München - Es ist Tag drei im Kampf der Gabriele Pauli gegen die bayerische Staatskanzlei, und er beginnt mit einem Blumengruß. "Da hat mir einer ein Foto von einem Strauß Rosen geschickt", sagt sie vergnügt. Jaja, "von unten" gebe es eine Menge Glückwünsche für sie, "von oben" dagegen eine Menge Ärger. Sagt die Fürther Landrätin, Stoiber-Gegnerin und CSU-Rebellin.

Am Montag hat es angefangen, im CSU-Vorstand. Um kurz nach elf Uhr hebt Gabriele Pauli dort die Hand. Sie wolle "etwas Persönliches sagen".

Pauli sitzt ganz vorn, ziemlich nah an Parteichef Edmund Stoiber. Sie spricht von Spitzelei.

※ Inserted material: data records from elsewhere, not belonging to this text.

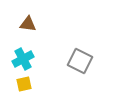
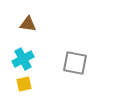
gray square: moved 5 px left, 2 px down; rotated 15 degrees counterclockwise
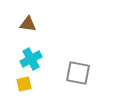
cyan cross: moved 8 px right
gray square: moved 3 px right, 10 px down
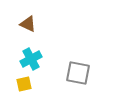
brown triangle: rotated 18 degrees clockwise
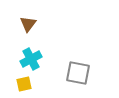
brown triangle: rotated 42 degrees clockwise
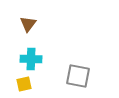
cyan cross: rotated 30 degrees clockwise
gray square: moved 3 px down
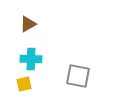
brown triangle: rotated 24 degrees clockwise
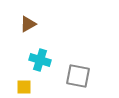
cyan cross: moved 9 px right, 1 px down; rotated 15 degrees clockwise
yellow square: moved 3 px down; rotated 14 degrees clockwise
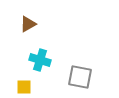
gray square: moved 2 px right, 1 px down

Davon, dass ein enger Mitarbeiter Stoibers einen ihrer politischen Bekannten in Mittelfranken in einem einstündigen Telefonat nach ihren "Männerbekanntschaften" und möglichen "Alkoholproblemen" ausgehorcht habe. Sie sage das hier, weil Stoiber ihr kein persönliches Gespräch eingeräumt habe. Darauf der CSU-Chef: "Wem ich Termine gebe, bestimme ich." Die Situation eskaliert. Unter donnerndem Applaus wird Pauli vom bayerischen Wirtschaftsminister Erwin Huber abgewatscht.

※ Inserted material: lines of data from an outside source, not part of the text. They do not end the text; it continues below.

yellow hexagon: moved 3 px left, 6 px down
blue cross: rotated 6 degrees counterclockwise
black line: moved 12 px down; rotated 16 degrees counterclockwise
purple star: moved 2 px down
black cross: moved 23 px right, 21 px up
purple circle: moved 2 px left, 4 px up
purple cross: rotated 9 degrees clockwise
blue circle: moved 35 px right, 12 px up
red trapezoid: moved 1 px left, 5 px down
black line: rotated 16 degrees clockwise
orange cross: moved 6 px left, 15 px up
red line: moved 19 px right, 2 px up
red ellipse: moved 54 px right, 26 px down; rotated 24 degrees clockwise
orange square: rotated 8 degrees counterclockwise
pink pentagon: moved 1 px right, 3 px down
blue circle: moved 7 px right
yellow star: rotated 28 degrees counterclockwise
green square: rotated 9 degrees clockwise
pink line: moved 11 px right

Doch wo andere die Sitzung fluchtartig verlassen hätten, bleibt Gabriele Pauli noch ein bisschen sitzen. Erst dann geht sie. Die Frau ist selbstbewusst.

Das hat mit einigen Zahlen zu tun: Seit 16 Jahren ist sie CSU-Landrätin in einem einst roten Kreis, mit 32 war sie Deutschlands jüngste Landrätin. Zuletzt wurde sie 2002 mit rund 65 Prozent wiedergewählt. Seit 1989 sitzt sie im CSU-Vorstand.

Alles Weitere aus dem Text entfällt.